RE: Feedback on i28n in Rangefinder API

Phillips, Addison-2
In reply to this post by Doug Schepers-3
Some comments from reading the document through initially. I understand that this is a work in progress.

'caseFolding': There is a default Unicode case folding. However, it is not applicable in all cases. For example, see the note box in [1]. Certainly a default case folding could be the default. But there should be a means of tailoring the case fold using a language tag.

'unicodeFolding': This also presents a number of difficulties. Not just canonical (NFC/NFD) equivalence but also compatibility equivalence (NFKC/NFKD) is sometimes useful. In addition, there are textual variations that are not related to Unicode character properties that searches may wish to deal with. For example, Japanese uses both katakana and hiragana phonetic scripts: one might wish to normalize these differences away when searching text. In other words, I think probably this parameter needs more thought.

As an aside, there are other things that you note that users might want to ignore/not ignore when searching. This is discussed at length in UTS#10, Chapter 8 [2] and language-specific tailoring and different "weights" come into play.

'wholeWord': This seems simple at first, but some languages (Thai, Japanese, Chinese) that do not use spaces between words have a difficult relationship with this feature. This doesn't make the feature invalid, but does require a health warning that the items selected may not, in fact, always be words.

Normalization in general: it may be possible that the searched text is itself not provided in a normalized form. Health warnings or solid implementation guidance is certainly necessary here.

The discussion of using Unicode decomposition in section 9 might need to be carefully thought through. For example, the Korean Hangul script decomposes in a way that might interfere with searching operations (a character that had a Levenshtein distance of '1' when composed might have a distance as large as '4' when decomposed).

The example 'character count': what exactly would be counted here? Unicode code points?

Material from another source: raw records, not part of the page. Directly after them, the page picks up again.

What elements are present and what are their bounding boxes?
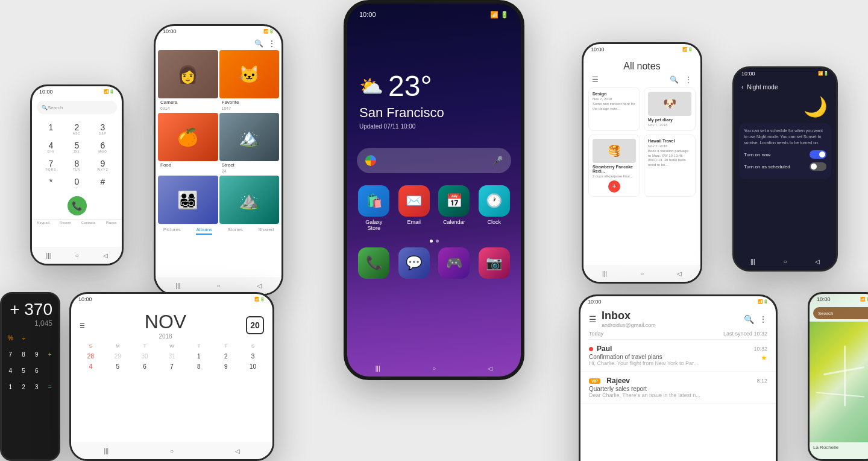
- calc-divide[interactable]: ÷: [17, 330, 30, 346]
- nav-back-night[interactable]: |||: [747, 256, 758, 267]
- cal-day-10[interactable]: 10: [239, 361, 266, 372]
- cal-day-badge[interactable]: 20: [246, 316, 264, 334]
- toggle-scheduled-switch[interactable]: [810, 162, 826, 171]
- nav-back-cal[interactable]: |||: [101, 445, 112, 456]
- app-clock[interactable]: 🕐 Clock: [477, 185, 512, 231]
- app-game[interactable]: 🎮: [437, 247, 471, 279]
- app-camera[interactable]: 📷: [477, 247, 512, 279]
- hamburger-icon[interactable]: ☰: [80, 322, 85, 329]
- google-search-bar[interactable]: 🎤: [357, 148, 511, 173]
- dial-key-1[interactable]: 1: [38, 120, 64, 138]
- dial-key-hash[interactable]: #: [90, 174, 116, 192]
- dialer-search-bar[interactable]: 🔍 Search: [37, 101, 117, 114]
- app-calendar[interactable]: 📅 Calendar: [437, 185, 471, 231]
- dial-key-7[interactable]: 7PQRS: [38, 156, 64, 174]
- calc-9[interactable]: 9: [31, 346, 43, 362]
- nav-home-gallery[interactable]: ○: [213, 280, 224, 291]
- tab-keypad[interactable]: Keypad: [37, 221, 49, 224]
- cal-day-6[interactable]: 6: [131, 361, 159, 372]
- nav-home-notes[interactable]: ○: [637, 268, 647, 279]
- calc-6[interactable]: 6: [31, 363, 43, 378]
- nav-back-gallery[interactable]: |||: [173, 280, 184, 291]
- tab-recent[interactable]: Recent: [60, 221, 71, 224]
- nav-home[interactable]: ○: [429, 363, 439, 374]
- tab-pictures[interactable]: Pictures: [163, 227, 181, 235]
- calc-2[interactable]: 2: [17, 379, 30, 395]
- tab-stories[interactable]: Stories: [228, 227, 243, 235]
- note-design[interactable]: Design Nov 7, 2018Some text content here…: [588, 87, 640, 131]
- tab-shared[interactable]: Shared: [258, 227, 274, 235]
- app-email[interactable]: ✉️ Email: [397, 185, 432, 231]
- nav-recent-dialer[interactable]: ◁: [100, 250, 111, 261]
- calc-plus[interactable]: +: [43, 346, 56, 362]
- inbox-search-icon[interactable]: 🔍: [744, 314, 754, 324]
- nav-back-dialer[interactable]: |||: [43, 250, 54, 261]
- calc-8[interactable]: 8: [17, 346, 30, 362]
- dial-key-3[interactable]: 3DEF: [90, 120, 116, 138]
- calc-1[interactable]: 1: [4, 379, 17, 395]
- cal-day-2[interactable]: 2: [212, 351, 239, 361]
- cal-day-31[interactable]: 31: [159, 351, 186, 361]
- search-icon-gallery[interactable]: 🔍: [254, 39, 263, 48]
- calc-equals[interactable]: =: [43, 379, 56, 395]
- dial-key-4[interactable]: 4GHI: [38, 138, 64, 156]
- tab-contacts[interactable]: Contacts: [81, 221, 96, 224]
- nav-recent-gallery[interactable]: ◁: [254, 280, 265, 291]
- inbox-more-icon[interactable]: ⋮: [759, 314, 767, 324]
- email-item-paul[interactable]: Paul 10:32 Confirmation of travel plans …: [580, 340, 776, 372]
- nav-home-night[interactable]: ○: [779, 256, 790, 267]
- note-pancake[interactable]: 🥞 Strawberry Pancake Reci... 2 cups all-…: [588, 135, 640, 197]
- nav-back-notes[interactable]: |||: [599, 268, 610, 279]
- call-button[interactable]: 📞: [68, 196, 87, 215]
- cal-day-28[interactable]: 28: [77, 351, 104, 361]
- nav-recent-night[interactable]: ◁: [812, 256, 823, 267]
- cal-day-9[interactable]: 9: [212, 361, 239, 372]
- cal-day-7[interactable]: 7: [159, 361, 186, 372]
- dial-key-2[interactable]: 2ABC: [64, 120, 90, 138]
- night-back-btn[interactable]: ‹ Night mode: [734, 79, 836, 93]
- cal-day-8[interactable]: 8: [185, 361, 212, 372]
- nav-recent[interactable]: ◁: [485, 363, 495, 374]
- calc-misc2[interactable]: [43, 330, 56, 346]
- dial-key-star[interactable]: *: [38, 174, 64, 192]
- more-icon-gallery[interactable]: ⋮: [268, 39, 275, 48]
- calc-7[interactable]: 7: [4, 346, 17, 362]
- notes-search-icon[interactable]: 🔍: [670, 75, 679, 84]
- dial-key-6[interactable]: 6MNO: [90, 138, 116, 156]
- nav-back[interactable]: |||: [373, 363, 383, 374]
- note-hawaii[interactable]: Hawaii Travel Nov 7, 2018Book a vacation…: [644, 135, 696, 197]
- dial-key-8[interactable]: 8TUV: [64, 156, 90, 174]
- notes-more-icon[interactable]: ⋮: [685, 75, 692, 84]
- nav-home-dialer[interactable]: ○: [72, 250, 83, 261]
- cal-day-5[interactable]: 5: [104, 361, 131, 372]
- maps-search-bar[interactable]: Search: [813, 307, 868, 319]
- note-pet-diary[interactable]: 🐶 My pet diary Nov 7, 2018: [644, 87, 696, 131]
- calc-3[interactable]: 3: [31, 379, 43, 395]
- cal-day-4[interactable]: 4: [77, 361, 104, 372]
- tab-places[interactable]: Places: [105, 221, 116, 224]
- email-item-rajeev[interactable]: VIP Rajeev 8:12 Quarterly sales report D…: [580, 372, 776, 404]
- tab-albums[interactable]: Albums: [196, 227, 212, 235]
- nav-home-cal[interactable]: ○: [166, 445, 177, 456]
- cal-day-1[interactable]: 1: [185, 351, 212, 361]
- notes-hamburger[interactable]: ☰: [592, 75, 599, 84]
- app-messages[interactable]: 💬: [397, 247, 432, 279]
- dial-key-9[interactable]: 9WXYZ: [90, 156, 116, 174]
- cal-day-29[interactable]: 29: [104, 351, 131, 361]
- dial-key-5[interactable]: 5JKL: [64, 138, 90, 156]
- app-phone[interactable]: 📞: [357, 247, 391, 279]
- note-add-button[interactable]: +: [608, 180, 620, 192]
- cal-day-3[interactable]: 3: [239, 351, 266, 361]
- calc-misc[interactable]: [31, 330, 43, 346]
- toggle-now-switch[interactable]: [810, 150, 826, 159]
- nav-recent-notes[interactable]: ◁: [674, 268, 685, 279]
- calc-5[interactable]: 5: [17, 363, 30, 378]
- calc-4[interactable]: 4: [4, 363, 17, 378]
- calc-percent[interactable]: %: [4, 330, 17, 346]
- app-galaxy-store[interactable]: 🛍️ GalaxyStore: [357, 185, 391, 231]
- dial-key-0[interactable]: 0+: [64, 174, 90, 192]
- nav-recent-cal[interactable]: ◁: [232, 445, 243, 456]
- calc-misc3[interactable]: [43, 363, 56, 378]
- inbox-hamburger[interactable]: ☰: [589, 314, 597, 324]
- cal-day-30[interactable]: 30: [131, 351, 159, 361]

Graphemes?

There are invisible characters in Unicode, such as variation selectors or the new emoji skin tone characters, which may not meaningfully affect the user's intention, but might prevent searches from being successful.

Anyway, food for thought. I look forward to further discussion.

~Addison

[1] http://w3c.github.io/charmod-norm/#definitionCaseFolding 
[2] http://www.unicode.org/reports/tr10/#Searching 

> -----Original Message-----
> From: Doug Schepers [mailto:[hidden email]]
> Sent: Tuesday, May 12, 2015 11:47 AM
> To: i18n WG; Richard Ishida; Phillips, Addison; W3C Public Annotation List
> Subject: Feedback on i28n in Rangefinder API
>
> Hi, Addison, Richard, I18n–
>
> Oops, hit send too soon, sorry... resending.
>
> (BCCing the Web Annotation WG mailing list, to keep them in the loop)
>
> I'd like to schedule a liaison telcon between the Internationalization WG and
> the Web Annotation WG, to discuss issues around a client-side API for
> searching for strings in a web document.
>
> The Web Annotation WG is chartered to deliver a spec for "fuzzy anchoring",
> which basically means a way to link to a specific passage in a document, even
> if there is no ID and even if the document may have changed.
>
> One manifestation of this is my Rangefinder API spec [1], which is basically a
> find-in-page API with fuzzy matching (e.g. case folding, Levenshtein distance
> tolerance, Unicode normalization [2]) and location scoping.
>
> For the Unicode normalization, we'd like to refer normatively to the updated
> Charmod-Norm [3]. In any case, we'd like to discuss our use cases and
> requirements around i18n with you, for your best advice on how we should
> proceed.
>
> I spoke with Richard today, and he suggested the best next step would be
> have you take a look at my rough early draft of the Rangefinder API, so we
> have some basis for discussion. Please excuse the sketchy nature of the spec,
> and note that the examples are illustrative but out of date with the spec's
> development.
>
> If you want to meet, would you want to join us, or have some of us join you?
> We normally meet on Wednesdays at 11am ET.
>
>
> [1] http://w3c.github.io/rangefinder/
> [2] http://w3c.github.io/rangefinder/#widl-RangeFinder-unicodeFolding
> [3] http://www.w3.org/TR/2014/WD-charmod-norm-20140715/
>
> Regards–
> –Doug
>

Reply | Threaded
Open this post in threaded view
|

Re: Feedback on i28n in Rangefinder API

Robert Sanderson

Dear all,

Apologies from Frederick and myself for letting the timing for the discussion fall off the radar.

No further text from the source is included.